Tidak ada kemuliaan dalam seruan perubahan yang hanya berhenti pada retorika. Ketika seseorang berteriak tentang keadilan, keberanian, dan perlawanan terhadap ketidakbenaran, publik menaruh harapan pada integritasnya. Namun saat kesempatan kekuasaan datang dan idealisme itu diperjualbelikan, yang runtuh bukan hanya citra pribadi, melainkan juga kepercayaan banyak orang.

Kemuliaan tidak diukur dari lantangnya suara, tetapi dari konsistensi sikap. Mudah berdiri di luar sistem sambil mengkritik, jauh lebih sulit menjaga prinsip ketika berada di dalam lingkaran kekuasaan. Godaan jabatan, fasilitas, dan pengaruh sering menjadi ujian sesungguhnya dari karakter. Di titik itulah terlihat apakah perjuangan memang berakar pada nilai atau sekadar batu loncatan menuju posisi.
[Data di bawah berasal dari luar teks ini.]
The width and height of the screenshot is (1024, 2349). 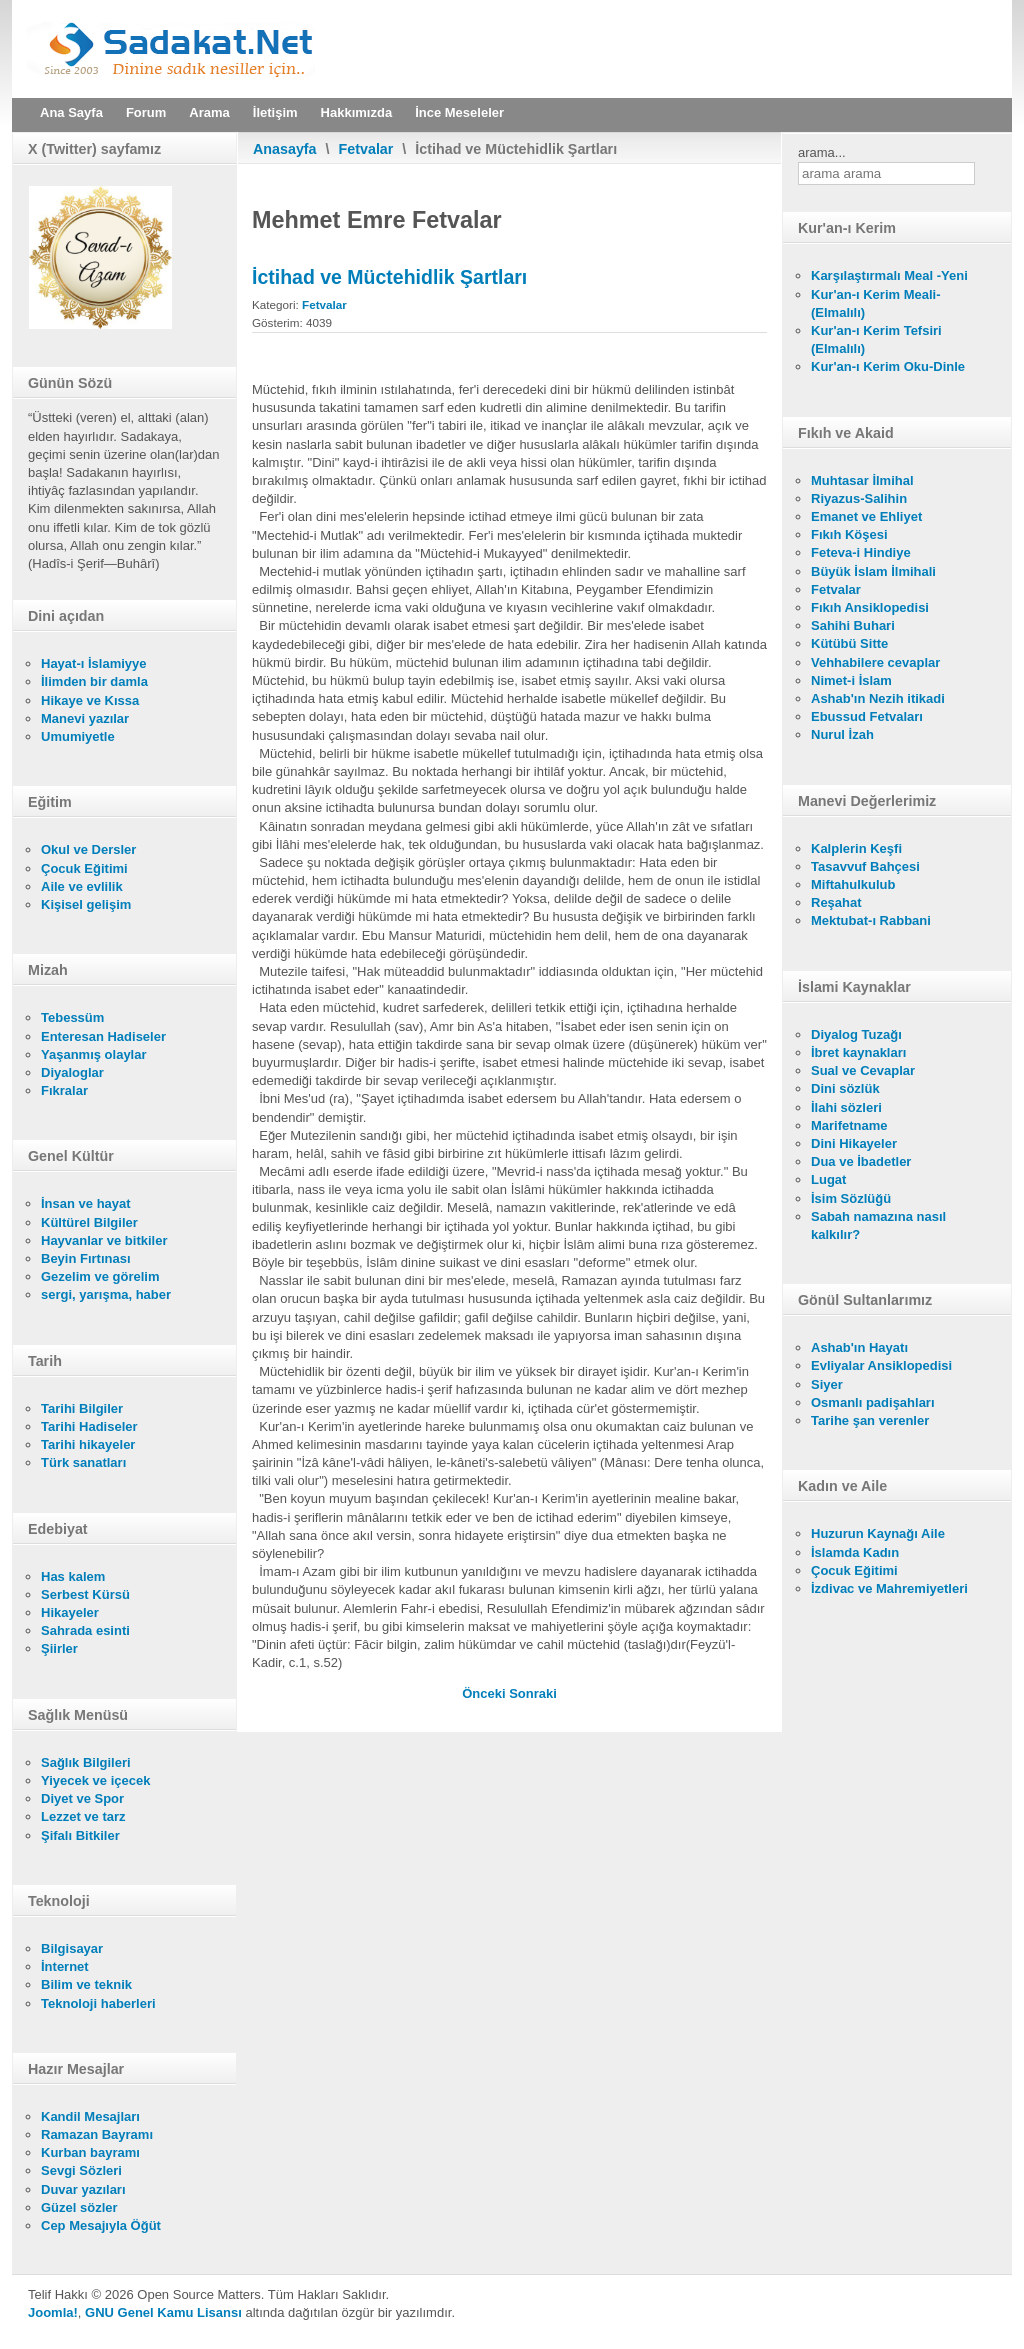 I want to click on Şiirler, so click(x=59, y=1648).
Pengkhianatan terhadap idealisme meninggalkan luka sosial yang dalam. Ia menumbuhkan sinisme dan membuat masyarakat semakin ragu pada setiap seruan perubahan. Karena itu, integritas adalah harga yang tidak boleh ditawar. Tanpa kesetiaan pada prinsip, perubahan hanya menjadi slogan, dan kekuasaan berubah menjadi panggung bagi kepentingan diri sendiri.